Invité de BFMTV, Raphaël Cognet raconte avoir été « insulté copieusement, empêché, insulté et hué » par des partisans du candidat victorieux Adama Gaye, lors de la proclamation des résultats. Il n’envisage toutefois pas de porter plainte.
Le second tour des élections municipales 2026 a été émaillé de nombreux incidents. Plusieurs maires sortants, battus par leurs opposants, ont été pris à partie et parfois exfiltrés d’urgence après avoir été menacés par des militants.
C’est le cas de Raphaël Cognet, à la tête de la municipalité de Mantes-la-Jolie (Yvelines) depuis décembre 2017. L’élu, défait durant l’élection par son opposant Adama Gaye (divers), raconte sur BFMTV ce jeudi 26 mars avoir vécu une soirée très mouvementée.
« Vers 22h30, quand j’ai voulu annoncer les résultats (…), dès que j’ai franchi la porte du hall de l’hôtel de ville, je me suis fait insulter copieusement. J’ai dû franchir une foule extrêmement hostile qui me hurlait dessus à 10 cm de distance pour accéder à l’estrade », a-t-il assuré sur notre antenne.
« Ma fille de 14 ans a aussi été insultée »
L’élu, qui dit avoir voulu « féliciter » Adama Gaye, souhaitant « organiser une transition en douceur jusqu’à samedi », jour d’intronisation du nouveau maire avec le premier conseil municipal, a ensuite subi de nombreuses brimades alors qu’il tentait de quitter la salle.
« J’ai été empêché, insulté, hué avec des mots extrêmement durs. Ma fille de 14 ans qui était au premier étage, qui avait été envahi, a été aussi insultée. On avait l’impression qu’à tout moment, ça pouvait basculer », a-t-il ajouté.
Se disant « choqué » par l’absence « d’appel au calme », il a précisé que le maire élu n’était pas présent à ce moment-là.
Raphaël Cognet indique que c’est la police municipale elle-même qui a déclaré qu’il fallait quitter les lieux, dans une ville qu’il dirige depuis huit ans et dans laquelle il est élu depuis 2014.

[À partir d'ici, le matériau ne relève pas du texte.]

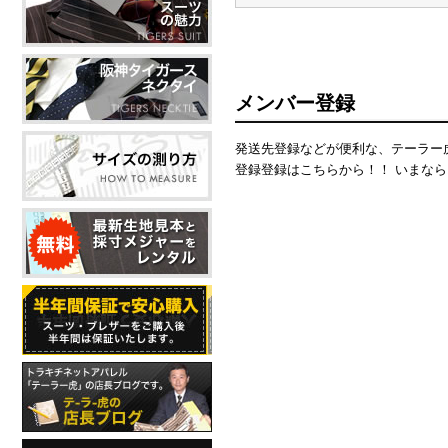
メンバー登録
発送先登録などが便利な、テーラー
登録登録はこちらから！！ いまなら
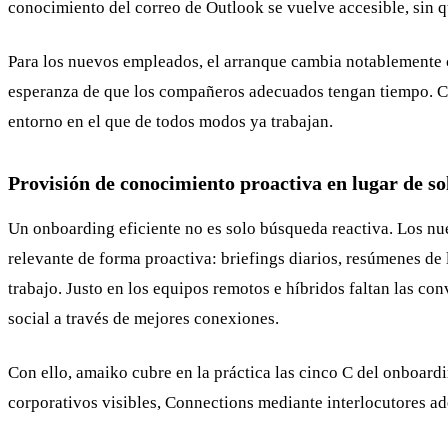
conocimiento del correo de Outlook se vuelve accesible, sin 
Para los nuevos empleados, el arranque cambia notablemente c
esperanza de que los compañeros adecuados tengan tiempo. Con
entorno en el que de todos modos ya trabajan.
Provisión de conocimiento proactiva en lugar de so
Un onboarding eficiente no es solo búsqueda reactiva. Los n
relevante de forma proactiva: briefings diarios, resúmenes de 
trabajo. Justo en los equipos remotos e híbridos faltan las c
social a través de mejores conexiones.
Con ello, amaiko cubre en la práctica las cinco C del onboard
corporativos visibles, Connections mediante interlocutores 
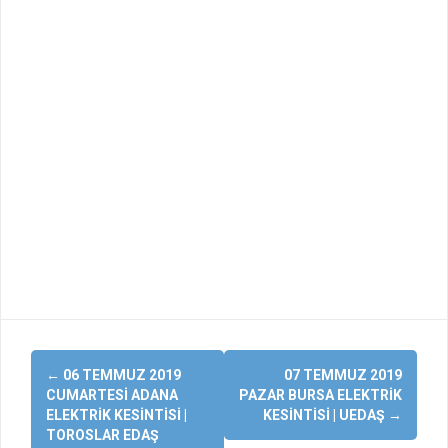
Yazı
←
06 TEMMUZ 2019
07 TEMMUZ 2019
dolaşımı
CUMARTESI ADANA
PAZAR BURSA ELEKTRIK
ELEKTRIK KESINTISI |
KESINTISI | UEDAŞ
→
TOROSLAR EDAŞ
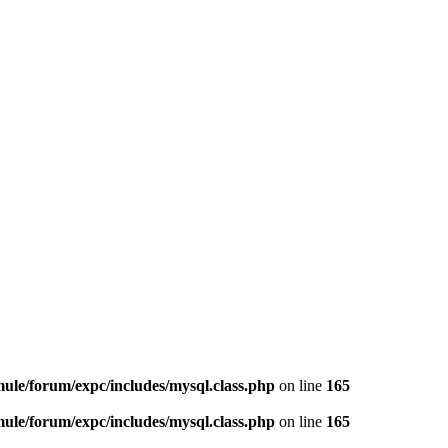
le/forum/expc/includes/mysql.class.php
on line
165
le/forum/expc/includes/mysql.class.php
on line
165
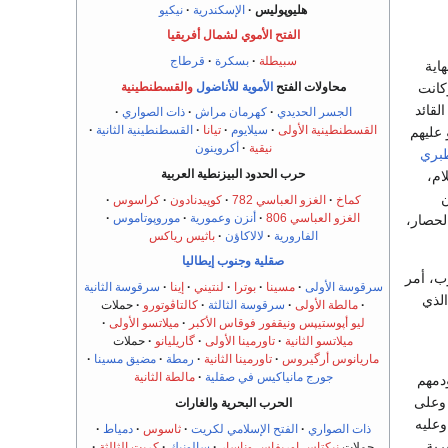
هليوپوليس
الإسكندرية
نيكيو
الفتح الأموي لشمال أفريقيا
سبيطلة
بسكرة
قرطاج
اية
محاولات الفتح
الأموية
للأناضول
والقسطنطينية
وكانت
لقائد
الجسر الحديدي
كهرمان مراش
ذات الصواري
القسطنطينية الأولى
سيلايوم
تيانا
القسطنطينية الثانية
عليهم
نيقية
أكروينون
طبري
حرب الحدود البيزنطية العربية
ام،
ن
كماخ
الغزو العباسي 782
كوپيدنادون
كراسوس
الغزو العباسي 806
أنزن
وعمورية
موروپوتاموس
لحصار،
الفارورية
لالاكاؤن
باثيس رياكس
صقلية
وجنوب إيطاليا
ب، أمر
سرقوسة الأولى
مسينا
بوترا
لنتيني
إينا
سرقوسة الثانية
لذي
مالطة الأولى
سرقوسة الثالثة
كالتاڤوتورو
حملات
ليو أپوستيپس
ونيقفور فوقاس الأكبر
ميلاتسو الأولى
ميلاتسو الثانية
تاورمينا الأولى
گاريليانو
حملات
ماريانوس أرگيروس
تاورمينا الثانية
رمطة
مضيق مسينا
جورج مانياكيس في صقلية
مالطة الثانية
دمهم
 وعلى
الحرب البحرية والغارات
وعليه
ذات الصواري
الفتح الإسلامي لكريت
ثاسوس
دمياط
رية
حملات
نيكتاس اوريفاس
وناسار
سالونيك
كريت الثالثة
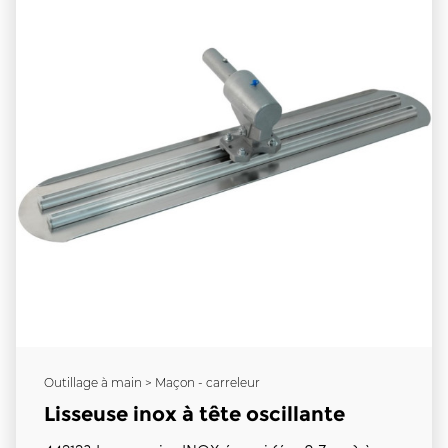
Outillage à main > Maçon - carreleur
Lisseuse inox à tête oscillante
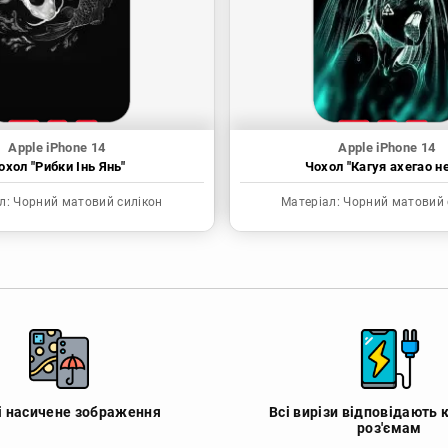
Apple iPhone 14
Apple iPhone 14
охол "Рибки Інь Янь"
Чохол "Кагуя ахегао н
л:
Чорний матовий силікон
Матеріал:
Чорний матовий 
 і насичене зображення
Всі вирізи відповідають 
роз'ємам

« J’ai été exfiltré par ma propre police municipale, dans ma propre mairie. Ce sont des images qui sont terribles, surtout pour Mantes-la-Jolie », a-t-il soutenu.
Aucune plainte déposée
L’édile reproche à ses confrères et consœurs « élus » de toute la France de ne pas avoir montré une « solidarité totale autour de faits comme ça ». « Ces gens-là, ce sont les supporteurs de mon opposant, ils ont gagné. Qu’est-ce qui se serait passé s’ils avaient perdu? Est-ce que vous imaginez ce qui va se passer à Saint-Denis et dans d’autres villes, dans six ans, si ces gens-là sont battus? Parce que le principe de la démocratie, c’est que, parfois on gagne, parfois on perd », s’est-il interrogé.
Le maire de Mantes-la-Jolie (Yvelines) estime qu’ »on est en train de basculer, petit à petit, dans quelque chose qui ne ressemble plus tellement à de la démocratie ». Il a ajouté qu’il ne « siégera pas dans l’opposition » pour des raisons « éthiques » qui ne dépendent pas de ces actes de violence.
Malgré le choc et la violence qu’il a subis, Raphaël Cognet a déclaré ne pas vouloir porter plainte. « Je connais assez la justice de ce pays pour savoir que la procédure va durer 3 ans et, qu’à la fin, on va me dire qu’on ne peut identifier personne », s’est-il désolé.
Le ministre de l’Intérieur, Laurent Nuñez, avait jugé mercredi « totalement inacceptables » les huées et invectives visant des maires sortants au soir du second tour ou lors des réunions des nouveaux conseils municipaux.
Ces incidents, ces « vidéos d’intimidation », ce n’ »est pas ça la France, ce n’est pas ça la démocratie », avait encore dit Laurent Nuñez, qui condamne « très très fermement » ces actes.